◆ **EXERCISE BRIEF**: Once the line containing "personnes avec une cuisine équipé." is found in the entries below, reproduce it and every line after it, stopping at and including the line containing "26.11.2025 – The"; reproduce nothing else, and keep each line exact.

◆ **DATA FOR REVIEW**:
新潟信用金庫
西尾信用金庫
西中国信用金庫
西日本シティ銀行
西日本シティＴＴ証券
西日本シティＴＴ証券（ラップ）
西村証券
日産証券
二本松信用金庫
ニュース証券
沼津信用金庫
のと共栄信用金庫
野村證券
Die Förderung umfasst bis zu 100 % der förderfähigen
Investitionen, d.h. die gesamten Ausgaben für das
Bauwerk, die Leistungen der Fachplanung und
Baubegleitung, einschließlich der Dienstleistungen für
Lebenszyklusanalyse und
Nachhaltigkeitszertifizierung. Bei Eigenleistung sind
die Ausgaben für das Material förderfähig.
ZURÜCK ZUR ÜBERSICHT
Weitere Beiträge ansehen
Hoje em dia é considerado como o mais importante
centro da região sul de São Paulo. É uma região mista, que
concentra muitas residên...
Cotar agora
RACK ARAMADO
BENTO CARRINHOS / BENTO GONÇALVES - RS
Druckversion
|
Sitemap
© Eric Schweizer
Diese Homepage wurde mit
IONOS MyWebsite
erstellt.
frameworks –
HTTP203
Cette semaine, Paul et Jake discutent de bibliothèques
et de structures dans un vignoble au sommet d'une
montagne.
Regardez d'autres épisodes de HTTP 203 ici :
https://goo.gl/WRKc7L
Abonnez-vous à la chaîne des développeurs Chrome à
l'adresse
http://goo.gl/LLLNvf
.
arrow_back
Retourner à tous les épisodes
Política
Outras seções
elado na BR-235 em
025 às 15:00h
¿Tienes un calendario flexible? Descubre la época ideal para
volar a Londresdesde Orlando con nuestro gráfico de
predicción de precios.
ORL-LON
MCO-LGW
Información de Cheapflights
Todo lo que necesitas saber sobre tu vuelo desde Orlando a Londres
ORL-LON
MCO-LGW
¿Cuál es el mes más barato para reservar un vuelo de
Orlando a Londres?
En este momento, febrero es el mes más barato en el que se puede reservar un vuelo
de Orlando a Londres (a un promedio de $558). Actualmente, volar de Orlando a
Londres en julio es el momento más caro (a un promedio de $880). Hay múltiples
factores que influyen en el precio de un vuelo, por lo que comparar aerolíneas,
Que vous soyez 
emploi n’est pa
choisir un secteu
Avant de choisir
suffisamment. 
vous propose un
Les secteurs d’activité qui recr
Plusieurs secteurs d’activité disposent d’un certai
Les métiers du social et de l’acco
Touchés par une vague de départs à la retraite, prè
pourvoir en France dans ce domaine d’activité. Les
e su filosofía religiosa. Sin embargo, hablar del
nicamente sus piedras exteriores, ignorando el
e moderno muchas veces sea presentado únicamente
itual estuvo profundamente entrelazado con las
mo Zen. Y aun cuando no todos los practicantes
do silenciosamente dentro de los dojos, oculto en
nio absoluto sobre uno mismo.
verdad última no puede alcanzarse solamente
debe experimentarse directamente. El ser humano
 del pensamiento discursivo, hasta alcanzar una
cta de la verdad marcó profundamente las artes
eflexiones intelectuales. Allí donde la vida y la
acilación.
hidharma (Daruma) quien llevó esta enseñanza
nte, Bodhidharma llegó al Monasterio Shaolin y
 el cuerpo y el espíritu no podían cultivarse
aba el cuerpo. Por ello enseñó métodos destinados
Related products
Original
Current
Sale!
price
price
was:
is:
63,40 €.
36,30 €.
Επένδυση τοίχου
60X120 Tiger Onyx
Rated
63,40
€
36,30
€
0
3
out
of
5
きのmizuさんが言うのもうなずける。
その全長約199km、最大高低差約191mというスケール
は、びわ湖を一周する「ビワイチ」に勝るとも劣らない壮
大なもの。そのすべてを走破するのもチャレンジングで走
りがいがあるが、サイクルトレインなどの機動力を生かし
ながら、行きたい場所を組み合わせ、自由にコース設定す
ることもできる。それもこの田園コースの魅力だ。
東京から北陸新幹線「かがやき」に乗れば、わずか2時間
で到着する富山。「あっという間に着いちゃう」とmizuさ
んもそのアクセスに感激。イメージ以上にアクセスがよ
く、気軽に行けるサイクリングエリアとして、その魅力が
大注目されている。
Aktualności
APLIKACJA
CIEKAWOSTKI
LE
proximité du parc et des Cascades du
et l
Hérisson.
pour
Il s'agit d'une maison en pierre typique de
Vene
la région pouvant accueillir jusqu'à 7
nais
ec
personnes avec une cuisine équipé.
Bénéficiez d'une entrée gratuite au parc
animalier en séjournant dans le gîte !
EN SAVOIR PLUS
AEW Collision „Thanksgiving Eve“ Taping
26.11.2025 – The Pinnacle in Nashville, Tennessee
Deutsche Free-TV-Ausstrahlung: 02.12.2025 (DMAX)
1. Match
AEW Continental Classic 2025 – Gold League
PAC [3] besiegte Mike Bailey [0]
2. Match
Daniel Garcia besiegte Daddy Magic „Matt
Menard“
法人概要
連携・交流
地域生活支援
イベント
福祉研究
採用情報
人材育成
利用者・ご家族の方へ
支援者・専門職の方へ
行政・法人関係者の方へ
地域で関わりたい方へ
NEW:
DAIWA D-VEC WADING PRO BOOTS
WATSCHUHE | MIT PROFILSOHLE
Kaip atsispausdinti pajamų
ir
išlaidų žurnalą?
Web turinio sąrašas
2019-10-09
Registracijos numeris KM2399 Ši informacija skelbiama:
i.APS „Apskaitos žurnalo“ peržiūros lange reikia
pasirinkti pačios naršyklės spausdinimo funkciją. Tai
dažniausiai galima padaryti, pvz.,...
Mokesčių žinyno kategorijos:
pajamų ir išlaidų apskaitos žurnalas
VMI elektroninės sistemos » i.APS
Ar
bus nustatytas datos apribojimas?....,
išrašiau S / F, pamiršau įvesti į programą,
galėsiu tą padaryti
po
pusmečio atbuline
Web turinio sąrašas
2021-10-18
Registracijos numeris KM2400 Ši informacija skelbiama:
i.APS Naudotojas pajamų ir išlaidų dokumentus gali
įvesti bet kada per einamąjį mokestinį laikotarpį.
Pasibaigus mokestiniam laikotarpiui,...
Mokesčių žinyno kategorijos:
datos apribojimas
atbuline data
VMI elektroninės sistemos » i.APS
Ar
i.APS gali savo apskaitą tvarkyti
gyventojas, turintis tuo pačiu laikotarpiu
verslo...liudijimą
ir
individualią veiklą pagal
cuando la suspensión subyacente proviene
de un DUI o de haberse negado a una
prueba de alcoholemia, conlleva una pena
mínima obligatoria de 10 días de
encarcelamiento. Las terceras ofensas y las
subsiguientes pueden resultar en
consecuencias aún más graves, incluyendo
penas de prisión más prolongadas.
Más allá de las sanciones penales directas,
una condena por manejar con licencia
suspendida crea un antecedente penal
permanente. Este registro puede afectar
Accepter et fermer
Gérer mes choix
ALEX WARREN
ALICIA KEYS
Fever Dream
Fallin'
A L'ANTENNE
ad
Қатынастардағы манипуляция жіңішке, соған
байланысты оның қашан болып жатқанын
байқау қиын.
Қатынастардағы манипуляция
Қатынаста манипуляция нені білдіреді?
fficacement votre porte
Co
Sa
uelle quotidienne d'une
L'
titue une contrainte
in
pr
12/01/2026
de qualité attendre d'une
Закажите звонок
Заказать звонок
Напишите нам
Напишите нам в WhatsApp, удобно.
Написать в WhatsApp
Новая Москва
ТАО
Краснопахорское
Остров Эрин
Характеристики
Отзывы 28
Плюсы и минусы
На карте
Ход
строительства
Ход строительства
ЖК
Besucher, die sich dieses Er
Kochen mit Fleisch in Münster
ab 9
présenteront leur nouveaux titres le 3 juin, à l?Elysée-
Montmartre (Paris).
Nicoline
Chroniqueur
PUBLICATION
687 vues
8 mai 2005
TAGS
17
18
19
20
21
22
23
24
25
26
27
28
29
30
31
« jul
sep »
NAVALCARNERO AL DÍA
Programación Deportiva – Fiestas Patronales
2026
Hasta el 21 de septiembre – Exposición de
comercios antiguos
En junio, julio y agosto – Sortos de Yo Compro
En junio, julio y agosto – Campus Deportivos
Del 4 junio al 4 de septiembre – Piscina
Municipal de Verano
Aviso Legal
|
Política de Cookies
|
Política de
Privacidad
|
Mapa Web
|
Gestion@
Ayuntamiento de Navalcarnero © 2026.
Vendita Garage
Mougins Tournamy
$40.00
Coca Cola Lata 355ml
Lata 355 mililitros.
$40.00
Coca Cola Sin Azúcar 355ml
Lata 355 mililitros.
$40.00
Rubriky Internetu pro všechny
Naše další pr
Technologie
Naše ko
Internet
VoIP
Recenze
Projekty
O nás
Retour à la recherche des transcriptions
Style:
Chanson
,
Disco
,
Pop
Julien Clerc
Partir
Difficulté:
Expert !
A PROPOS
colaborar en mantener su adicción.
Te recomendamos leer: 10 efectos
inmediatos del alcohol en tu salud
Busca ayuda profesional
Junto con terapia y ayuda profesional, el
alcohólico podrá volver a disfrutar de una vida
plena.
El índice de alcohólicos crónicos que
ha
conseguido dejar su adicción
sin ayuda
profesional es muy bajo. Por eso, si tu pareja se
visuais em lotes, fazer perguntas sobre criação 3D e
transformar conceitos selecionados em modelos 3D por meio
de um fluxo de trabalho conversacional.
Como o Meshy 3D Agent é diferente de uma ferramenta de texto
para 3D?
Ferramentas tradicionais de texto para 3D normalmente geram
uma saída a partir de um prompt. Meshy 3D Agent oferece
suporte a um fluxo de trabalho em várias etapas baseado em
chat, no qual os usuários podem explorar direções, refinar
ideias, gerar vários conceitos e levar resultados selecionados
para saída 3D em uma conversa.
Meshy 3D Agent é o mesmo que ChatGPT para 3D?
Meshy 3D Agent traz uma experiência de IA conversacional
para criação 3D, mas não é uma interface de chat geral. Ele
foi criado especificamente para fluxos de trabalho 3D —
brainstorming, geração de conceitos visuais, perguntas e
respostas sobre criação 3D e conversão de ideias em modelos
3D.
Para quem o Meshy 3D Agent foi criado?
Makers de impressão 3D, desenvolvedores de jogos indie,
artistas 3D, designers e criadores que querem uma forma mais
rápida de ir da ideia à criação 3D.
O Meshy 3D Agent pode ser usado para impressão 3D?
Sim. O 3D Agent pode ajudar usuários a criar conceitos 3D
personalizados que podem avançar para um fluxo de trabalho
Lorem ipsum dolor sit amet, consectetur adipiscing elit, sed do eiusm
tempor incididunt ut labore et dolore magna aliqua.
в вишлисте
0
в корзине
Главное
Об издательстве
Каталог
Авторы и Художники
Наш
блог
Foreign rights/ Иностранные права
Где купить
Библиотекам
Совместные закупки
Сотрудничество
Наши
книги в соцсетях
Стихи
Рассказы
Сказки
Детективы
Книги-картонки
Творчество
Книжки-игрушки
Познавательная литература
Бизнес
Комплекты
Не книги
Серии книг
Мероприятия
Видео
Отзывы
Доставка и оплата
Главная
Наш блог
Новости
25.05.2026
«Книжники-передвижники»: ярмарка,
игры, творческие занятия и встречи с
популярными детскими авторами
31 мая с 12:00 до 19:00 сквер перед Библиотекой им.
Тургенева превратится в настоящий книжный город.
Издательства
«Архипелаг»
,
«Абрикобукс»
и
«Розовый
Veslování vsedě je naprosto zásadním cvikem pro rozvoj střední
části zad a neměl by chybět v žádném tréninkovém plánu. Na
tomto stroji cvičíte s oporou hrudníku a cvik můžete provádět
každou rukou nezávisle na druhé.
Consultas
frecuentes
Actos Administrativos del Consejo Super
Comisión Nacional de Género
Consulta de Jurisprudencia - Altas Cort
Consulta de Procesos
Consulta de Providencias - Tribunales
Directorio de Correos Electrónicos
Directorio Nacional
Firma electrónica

◆ **WRITTEN ANSWER**:
personnes avec une cuisine équipé.
Bénéficiez d'une entrée gratuite au parc
animalier en séjournant dans le gîte !
EN SAVOIR PLUS
AEW Collision „Thanksgiving Eve“ Taping
26.11.2025 – The Pinnacle in Nashville, Tennessee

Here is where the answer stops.